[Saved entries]
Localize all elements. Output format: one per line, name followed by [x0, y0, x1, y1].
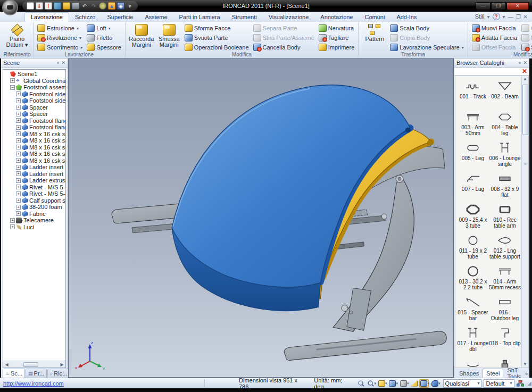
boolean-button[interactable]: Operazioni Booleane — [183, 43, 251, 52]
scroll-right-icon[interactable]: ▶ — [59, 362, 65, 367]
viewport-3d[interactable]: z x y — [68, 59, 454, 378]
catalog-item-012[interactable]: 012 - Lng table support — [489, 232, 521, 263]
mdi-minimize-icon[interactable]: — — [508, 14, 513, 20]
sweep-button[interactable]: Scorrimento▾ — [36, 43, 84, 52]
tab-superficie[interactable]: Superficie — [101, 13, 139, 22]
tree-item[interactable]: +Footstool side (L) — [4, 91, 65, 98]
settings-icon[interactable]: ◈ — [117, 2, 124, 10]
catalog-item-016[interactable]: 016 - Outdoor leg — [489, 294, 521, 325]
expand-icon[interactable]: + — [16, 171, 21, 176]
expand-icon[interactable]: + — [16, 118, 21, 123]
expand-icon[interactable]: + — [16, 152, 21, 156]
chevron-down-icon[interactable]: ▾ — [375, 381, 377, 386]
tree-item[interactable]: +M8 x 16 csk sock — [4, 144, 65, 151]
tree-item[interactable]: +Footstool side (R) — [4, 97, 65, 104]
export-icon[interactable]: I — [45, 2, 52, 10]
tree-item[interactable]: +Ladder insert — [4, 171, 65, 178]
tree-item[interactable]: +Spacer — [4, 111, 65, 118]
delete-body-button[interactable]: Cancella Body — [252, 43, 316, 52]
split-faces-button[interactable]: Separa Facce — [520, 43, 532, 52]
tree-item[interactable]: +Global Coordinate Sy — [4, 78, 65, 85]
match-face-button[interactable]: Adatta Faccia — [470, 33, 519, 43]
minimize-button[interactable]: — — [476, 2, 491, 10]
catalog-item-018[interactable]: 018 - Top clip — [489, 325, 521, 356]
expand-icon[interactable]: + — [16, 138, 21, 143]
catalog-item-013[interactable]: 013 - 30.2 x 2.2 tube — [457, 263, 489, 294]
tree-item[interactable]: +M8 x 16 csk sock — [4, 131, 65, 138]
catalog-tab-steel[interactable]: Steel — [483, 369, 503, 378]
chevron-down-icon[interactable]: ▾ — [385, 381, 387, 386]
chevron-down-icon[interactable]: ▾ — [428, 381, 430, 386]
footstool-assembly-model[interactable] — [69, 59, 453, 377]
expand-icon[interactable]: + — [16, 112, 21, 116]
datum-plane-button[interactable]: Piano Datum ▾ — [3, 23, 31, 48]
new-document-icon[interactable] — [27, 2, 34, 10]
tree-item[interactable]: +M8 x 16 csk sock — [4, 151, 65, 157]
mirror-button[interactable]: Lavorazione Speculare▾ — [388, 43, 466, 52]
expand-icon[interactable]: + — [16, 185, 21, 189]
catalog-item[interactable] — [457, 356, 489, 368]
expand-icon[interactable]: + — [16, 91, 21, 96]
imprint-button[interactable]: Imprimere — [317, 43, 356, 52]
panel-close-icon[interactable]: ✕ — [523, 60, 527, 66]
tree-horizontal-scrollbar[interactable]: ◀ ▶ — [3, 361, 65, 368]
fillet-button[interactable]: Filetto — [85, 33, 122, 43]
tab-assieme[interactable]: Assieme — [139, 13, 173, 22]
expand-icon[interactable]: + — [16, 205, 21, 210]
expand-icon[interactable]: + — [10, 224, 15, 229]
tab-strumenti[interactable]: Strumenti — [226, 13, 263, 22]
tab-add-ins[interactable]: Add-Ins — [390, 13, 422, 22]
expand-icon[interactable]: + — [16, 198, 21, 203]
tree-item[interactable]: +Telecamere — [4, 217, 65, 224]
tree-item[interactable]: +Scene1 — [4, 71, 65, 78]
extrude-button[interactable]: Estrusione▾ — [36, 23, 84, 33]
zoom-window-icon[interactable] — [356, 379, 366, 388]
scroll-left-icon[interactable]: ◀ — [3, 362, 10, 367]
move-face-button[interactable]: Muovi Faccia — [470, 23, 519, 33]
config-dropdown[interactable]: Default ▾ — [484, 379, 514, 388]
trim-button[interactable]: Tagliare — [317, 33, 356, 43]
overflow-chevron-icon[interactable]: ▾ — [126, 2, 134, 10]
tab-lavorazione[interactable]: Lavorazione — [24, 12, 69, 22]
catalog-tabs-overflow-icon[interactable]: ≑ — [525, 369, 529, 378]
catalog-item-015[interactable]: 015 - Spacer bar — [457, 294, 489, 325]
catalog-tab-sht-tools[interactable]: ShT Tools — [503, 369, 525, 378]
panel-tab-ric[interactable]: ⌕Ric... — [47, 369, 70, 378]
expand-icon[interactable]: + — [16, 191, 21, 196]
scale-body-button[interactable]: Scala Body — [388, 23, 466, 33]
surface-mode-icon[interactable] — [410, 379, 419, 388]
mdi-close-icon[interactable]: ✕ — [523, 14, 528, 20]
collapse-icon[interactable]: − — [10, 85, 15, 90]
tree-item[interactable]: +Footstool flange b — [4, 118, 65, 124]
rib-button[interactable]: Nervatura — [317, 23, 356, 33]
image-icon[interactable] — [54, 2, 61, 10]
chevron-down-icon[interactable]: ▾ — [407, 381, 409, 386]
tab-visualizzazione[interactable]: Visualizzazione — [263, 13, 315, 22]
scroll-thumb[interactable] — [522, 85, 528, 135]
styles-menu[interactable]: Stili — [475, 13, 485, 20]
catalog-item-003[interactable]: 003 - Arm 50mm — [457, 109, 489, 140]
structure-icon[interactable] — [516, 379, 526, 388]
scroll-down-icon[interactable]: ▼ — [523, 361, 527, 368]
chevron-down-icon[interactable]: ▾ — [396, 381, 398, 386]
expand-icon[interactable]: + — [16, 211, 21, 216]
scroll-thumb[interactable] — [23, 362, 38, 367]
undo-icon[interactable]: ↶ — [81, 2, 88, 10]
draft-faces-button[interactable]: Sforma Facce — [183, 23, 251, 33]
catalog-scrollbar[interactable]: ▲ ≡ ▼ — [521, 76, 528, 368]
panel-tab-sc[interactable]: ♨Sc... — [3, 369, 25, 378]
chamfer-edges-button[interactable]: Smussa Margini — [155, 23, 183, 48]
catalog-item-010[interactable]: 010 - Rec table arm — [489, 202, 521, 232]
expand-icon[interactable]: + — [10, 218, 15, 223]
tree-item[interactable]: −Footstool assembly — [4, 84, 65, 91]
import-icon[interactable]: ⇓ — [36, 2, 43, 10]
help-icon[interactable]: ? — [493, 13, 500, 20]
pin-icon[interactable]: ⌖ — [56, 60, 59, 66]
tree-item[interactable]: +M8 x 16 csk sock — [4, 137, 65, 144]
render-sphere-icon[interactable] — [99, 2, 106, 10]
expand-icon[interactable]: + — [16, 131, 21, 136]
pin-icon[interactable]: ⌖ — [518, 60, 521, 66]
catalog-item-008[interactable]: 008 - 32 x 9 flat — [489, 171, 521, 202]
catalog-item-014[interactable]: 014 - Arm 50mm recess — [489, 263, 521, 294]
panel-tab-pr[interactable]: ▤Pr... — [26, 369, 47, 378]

### About this exercise
Every record above, copied exactly and without a single picture, makes up the answer.

### Task solution
Localize all elements. Output format: one per line, name followed by [x0, y0, x1, y1].
boolean-button[interactable]: Operazioni Booleane — [183, 43, 251, 52]
scroll-right-icon[interactable]: ▶ — [59, 362, 65, 367]
viewport-3d[interactable]: z x y — [68, 59, 454, 378]
catalog-item-012[interactable]: 012 - Lng table support — [489, 232, 521, 263]
mdi-minimize-icon[interactable]: — — [508, 14, 513, 20]
sweep-button[interactable]: Scorrimento▾ — [36, 43, 84, 52]
tab-superficie[interactable]: Superficie — [101, 13, 139, 22]
tree-item[interactable]: +Footstool side (L) — [4, 91, 65, 98]
settings-icon[interactable]: ◈ — [117, 2, 124, 10]
catalog-item-016[interactable]: 016 - Outdoor leg — [489, 294, 521, 325]
expand-icon[interactable]: + — [16, 171, 21, 176]
expand-icon[interactable]: + — [16, 118, 21, 123]
expand-icon[interactable]: + — [16, 152, 21, 156]
chevron-down-icon[interactable]: ▾ — [375, 381, 377, 386]
tree-item[interactable]: +M8 x 16 csk sock — [4, 144, 65, 151]
tree-item[interactable]: +Footstool side (R) — [4, 97, 65, 104]
export-icon[interactable]: I — [45, 2, 52, 10]
tree-item[interactable]: +Ladder insert — [4, 171, 65, 178]
tree-item[interactable]: +Spacer — [4, 111, 65, 118]
delete-body-button[interactable]: Cancella Body — [252, 43, 316, 52]
split-faces-button[interactable]: Separa Facce — [520, 43, 532, 52]
tree-item[interactable]: +Global Coordinate Sy — [4, 78, 65, 85]
match-face-button[interactable]: Adatta Faccia — [470, 33, 519, 43]
minimize-button[interactable]: — — [476, 2, 491, 10]
catalog-item-018[interactable]: 018 - Top clip — [489, 325, 521, 356]
expand-icon[interactable]: + — [16, 138, 21, 143]
catalog-item-013[interactable]: 013 - 30.2 x 2.2 tube — [457, 263, 489, 294]
tree-item[interactable]: +M8 x 16 csk sock — [4, 131, 65, 138]
catalog-tab-steel[interactable]: Steel — [483, 369, 503, 378]
chevron-down-icon[interactable]: ▾ — [385, 381, 387, 386]
chevron-down-icon[interactable]: ▾ — [428, 381, 430, 386]
footstool-assembly-model[interactable] — [69, 59, 453, 377]
expand-icon[interactable]: + — [16, 112, 21, 116]
datum-plane-button[interactable]: Piano Datum ▾ — [3, 23, 31, 48]
new-document-icon[interactable] — [27, 2, 34, 10]
tree-item[interactable]: +M8 x 16 csk sock — [4, 151, 65, 157]
mirror-button[interactable]: Lavorazione Speculare▾ — [388, 43, 466, 52]
expand-icon[interactable]: + — [16, 185, 21, 189]
catalog-item[interactable] — [457, 356, 489, 368]
expand-icon[interactable]: + — [16, 91, 21, 96]
imprint-button[interactable]: Imprimere — [317, 43, 356, 52]
panel-close-icon[interactable]: ✕ — [523, 60, 527, 66]
tree-horizontal-scrollbar[interactable]: ◀ ▶ — [3, 361, 65, 368]
fillet-button[interactable]: Filetto — [85, 33, 122, 43]
tab-assieme[interactable]: Assieme — [139, 13, 173, 22]
expand-icon[interactable]: + — [16, 205, 21, 210]
expand-icon[interactable]: + — [10, 224, 15, 229]
tab-strumenti[interactable]: Strumenti — [226, 13, 263, 22]
tab-add-ins[interactable]: Add-Ins — [390, 13, 422, 22]
expand-icon[interactable]: + — [16, 198, 21, 203]
tree-item[interactable]: +Telecamere — [4, 217, 65, 224]
tree-item[interactable]: +Scene1 — [4, 71, 65, 78]
extrude-button[interactable]: Estrusione▾ — [36, 23, 84, 33]
zoom-window-icon[interactable] — [356, 379, 366, 388]
scroll-left-icon[interactable]: ◀ — [3, 362, 10, 367]
move-face-button[interactable]: Muovi Faccia — [470, 23, 519, 33]
config-dropdown[interactable]: Default ▾ — [484, 379, 514, 388]
trim-button[interactable]: Tagliare — [317, 33, 356, 43]
overflow-chevron-icon[interactable]: ▾ — [126, 2, 134, 10]
tab-lavorazione[interactable]: Lavorazione — [24, 12, 69, 22]
catalog-tabs-overflow-icon[interactable]: ≑ — [525, 369, 529, 378]
catalog-item-015[interactable]: 015 - Spacer bar — [457, 294, 489, 325]
catalog-tab-sht-tools[interactable]: ShT Tools — [503, 369, 525, 378]
panel-tab-ric[interactable]: ⌕Ric... — [47, 369, 70, 378]
expand-icon[interactable]: + — [16, 191, 21, 196]
scale-body-button[interactable]: Scala Body — [388, 23, 466, 33]
surface-mode-icon[interactable] — [410, 379, 419, 388]
mdi-close-icon[interactable]: ✕ — [523, 14, 528, 20]
collapse-icon[interactable]: − — [10, 85, 15, 90]
tree-item[interactable]: +Footstool flange b — [4, 118, 65, 124]
rib-button[interactable]: Nervatura — [317, 23, 356, 33]
image-icon[interactable] — [54, 2, 61, 10]
chevron-down-icon[interactable]: ▾ — [407, 381, 409, 386]
tab-visualizzazione[interactable]: Visualizzazione — [263, 13, 315, 22]
scroll-thumb[interactable] — [522, 85, 528, 135]
styles-menu[interactable]: Stili — [475, 13, 485, 20]
catalog-item-003[interactable]: 003 - Arm 50mm — [457, 109, 489, 140]
structure-icon[interactable] — [516, 379, 526, 388]
scroll-down-icon[interactable]: ▼ — [523, 361, 527, 368]
chevron-down-icon[interactable]: ▾ — [396, 381, 398, 386]
expand-icon[interactable]: + — [16, 211, 21, 216]
scroll-thumb[interactable] — [23, 362, 38, 367]
undo-icon[interactable]: ↶ — [81, 2, 88, 10]
draft-faces-button[interactable]: Sforma Facce — [183, 23, 251, 33]
catalog-scrollbar[interactable]: ▲ ≡ ▼ — [521, 76, 528, 368]
panel-tab-sc[interactable]: ♨Sc... — [3, 369, 25, 378]
chamfer-edges-button[interactable]: Smussa Margini — [155, 23, 183, 48]
catalog-item-010[interactable]: 010 - Rec table arm — [489, 202, 521, 232]
expand-icon[interactable]: + — [10, 218, 15, 223]
tree-item[interactable]: −Footstool assembly — [4, 84, 65, 91]
import-icon[interactable]: ⇓ — [36, 2, 43, 10]
help-icon[interactable]: ? — [493, 13, 500, 20]
pin-icon[interactable]: ⌖ — [56, 60, 59, 66]
tree-item[interactable]: +M8 x 16 csk sock — [4, 137, 65, 144]
render-sphere-icon[interactable] — [99, 2, 106, 10]
expand-icon[interactable]: + — [16, 131, 21, 136]
pin-icon[interactable]: ⌖ — [518, 60, 521, 66]
catalog-item-008[interactable]: 008 - 32 x 9 flat — [489, 171, 521, 202]
catalog-item-014[interactable]: 014 - Arm 50mm recess — [489, 263, 521, 294]
panel-tab-pr[interactable]: ▤Pr... — [26, 369, 47, 378]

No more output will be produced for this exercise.